In this matter, respondent is an involuntary patient at RPC which has applied for and has obtained a series of court orders compelling her to submit to ECT. Accordingly, the petition fails to state a cause of action under article 81 since an available resource is already adequately protecting the respondent.

Furthermore, any protections given the mentally ill by the provisions of Mental Hygiene Law article 9 should not be avoided by the appointment of a guardian. (Matter of Farbstein, 163 Misc 2d 26; Matter of Gordon, 162 Misc 2d 697.)

Respondent additionally contends that this proceeding is moot since she is presently receiving ECT pursuant to an order of this court. Petitioner contends that upon the expiration of the present order it will be necessary for RPC to seek a further order pursuant to Mental Hygiene Law article 9.

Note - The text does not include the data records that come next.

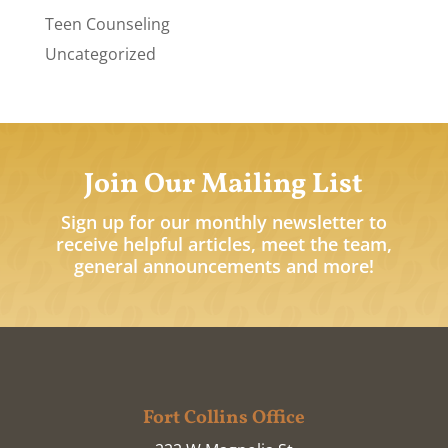
Teen Counseling
Uncategorized
Join Our Mailing List
Sign up for our monthly newsletter to
receive helpful articles, meet the team,
general announcements and more!
Fort Collins Office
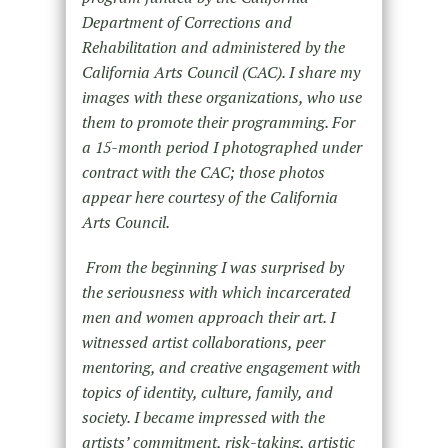
Department of Corrections and
Rehabilitation and administered by the
California Arts Council (CAC). I share my
images with these organizations, who use
them to promote their programming. For
a 15-month period I photographed under
contract with the CAC; those photos
appear here courtesy of the California
Arts Council.
From the beginning I was surprised by
the seriousness with which incarcerated
men and women approach their art. I
witnessed artist collaborations, peer
mentoring, and creative engagement with
topics of identity, culture, family, and
society. I became impressed with the
artists’ commitment, risk-taking, artistic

An analogous situation was addressed in Hughes v Gates (217 AD2d 966), where it was held that once a medical procedure was performed on a resident of a State facility and the person’s medical needs were satisfied, no justiciable controversy remained upon which a declaratory judgment could be made or injunctive relief could be granted and the action was dismissed as moot.

In this matter, the relief sought by petitioner is totally unnecessary since it has already been granted by an order of this court authorizing Rockland Psychiatric Center to adminis*29ter ECT to respondent. Furthermore, the hospital can apply for a new order if it determines that authority for treatment over objection is needed beyond the effective date of the January 12, 1998 order. Therefore, this proceeding should be dismissed as moot.

Accordingly, the petition is dismissed.